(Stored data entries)
--- START ---

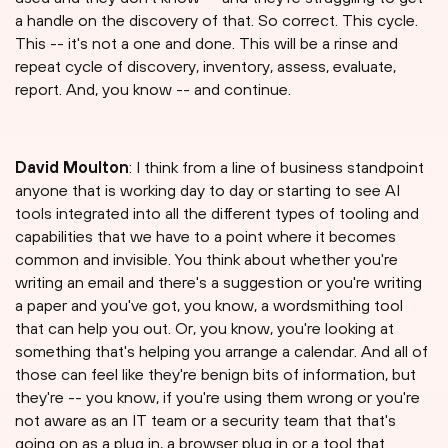
a handle on the discovery of that. So correct. This cycle.
This -- it's not a one and done. This will be a rinse and
repeat cycle of discovery, inventory, assess, evaluate,
report. And, you know -- and continue.
David Moulton
: I think from a line of business standpoint
anyone that is working day to day or starting to see AI
tools integrated into all the different types of tooling and
capabilities that we have to a point where it becomes
common and invisible. You think about whether you're
writing an email and there's a suggestion or you're writing
a paper and you've got, you know, a wordsmithing tool
that can help you out. Or, you know, you're looking at
something that's helping you arrange a calendar. And all of
those can feel like they're benign bits of information, but
they're -- you know, if you're using them wrong or you're
not aware as an IT team or a security team that that's
going on as a plug in, a browser plug in or a tool that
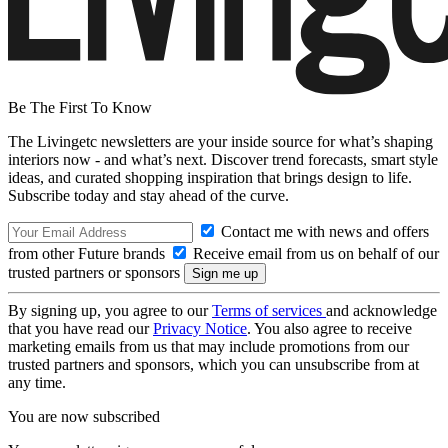
Be The First To Know
The Livingetc newsletters are your inside source for what’s shaping
interiors now - and what’s next. Discover trend forecasts, smart style
ideas, and curated shopping inspiration that brings design to life.
Subscribe today and stay ahead of the curve.
Contact me with news and offers
from other Future brands
Receive email from us on behalf of our
trusted partners or sponsors
By signing up, you agree to our
Terms of services
and acknowledge
that you have read our
Privacy Notice
. You also agree to receive
marketing emails from us that may include promotions from our
trusted partners and sponsors, which you can unsubscribe from at
any time.
You are now subscribed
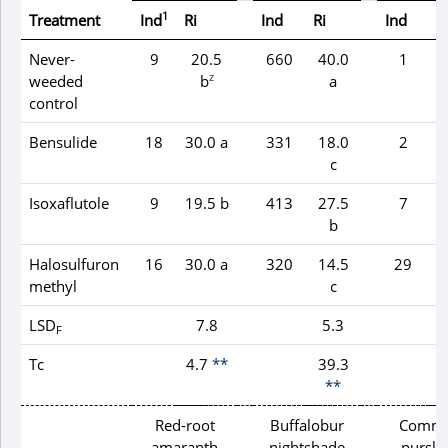
1
Treatment
Ind
Ri
Ind
Ri
Ind
R
Never-
9
20.5
660
40.0
1
z
weeded
b
a
control
Bensulide
18
30.0 a
331
18.0
2
c
Isoxaflutole
9
19.5 b
413
27.5
7
b
Halosulfuron
16
30.0 a
320
14.5
29
methyl
c
LSD
7.8
5.3
F
Tc
4.7
**
39.3
**
Red-root
Buffalobur
Comm
amaranth
nightshade
pursla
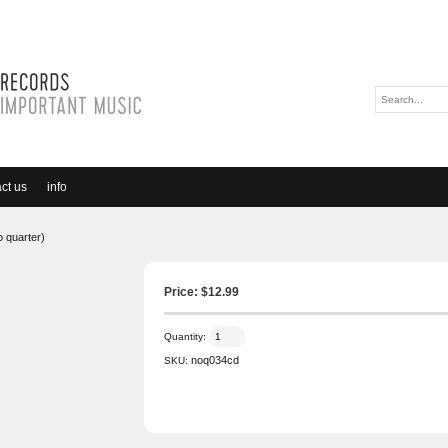
ct us
info
o quarter)
Price: $
12.99
Quantity:
noq034cd
SKU:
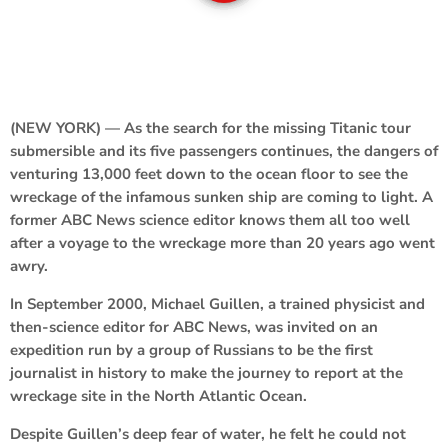
(NEW YORK) — As the search for the missing Titanic tour
submersible and its five passengers continues, the dangers of
venturing 13,000 feet down to the ocean floor to see the
wreckage of the infamous sunken ship are coming to light. A
former ABC News science editor knows them all too well
after a voyage to the wreckage more than 20 years ago went
awry.
In September 2000, Michael Guillen, a trained physicist and
then-science editor for ABC News, was invited on an
expedition run by a group of Russians to be the first
journalist in history to make the journey to report at the
wreckage site in the North Atlantic Ocean.
Despite Guillen’s deep fear of water, he felt he could not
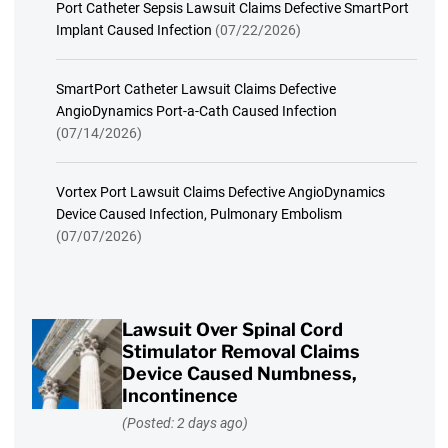
Port Catheter Sepsis Lawsuit Claims Defective SmartPort
Implant Caused Infection
(07/22/2026)
SmartPort Catheter Lawsuit Claims Defective
AngioDynamics Port-a-Cath Caused Infection
(07/14/2026)
Vortex Port Lawsuit Claims Defective AngioDynamics
Device Caused Infection, Pulmonary Embolism
(07/07/2026)
Lawsuit Over Spinal Cord
Stimulator Removal Claims
Device Caused Numbness,
Incontinence
(Posted: 2 days ago)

--- END ---

The lines from the one holding "expedition run by" through the end of the entries are to be transcribed exactly, both ends included, with the pictures left out.

## Answer for the task
expedition run by a group of Russians to be the first
journalist in history to make the journey to report at the
wreckage site in the North Atlantic Ocean.
Despite Guillen’s deep fear of water, he felt he could not
Port Catheter Sepsis Lawsuit Claims Defective SmartPort
Implant Caused Infection
(07/22/2026)
SmartPort Catheter Lawsuit Claims Defective
AngioDynamics Port-a-Cath Caused Infection
(07/14/2026)
Vortex Port Lawsuit Claims Defective AngioDynamics
Device Caused Infection, Pulmonary Embolism
(07/07/2026)
Lawsuit Over Spinal Cord
Stimulator Removal Claims
Device Caused Numbness,
Incontinence
(Posted: 2 days ago)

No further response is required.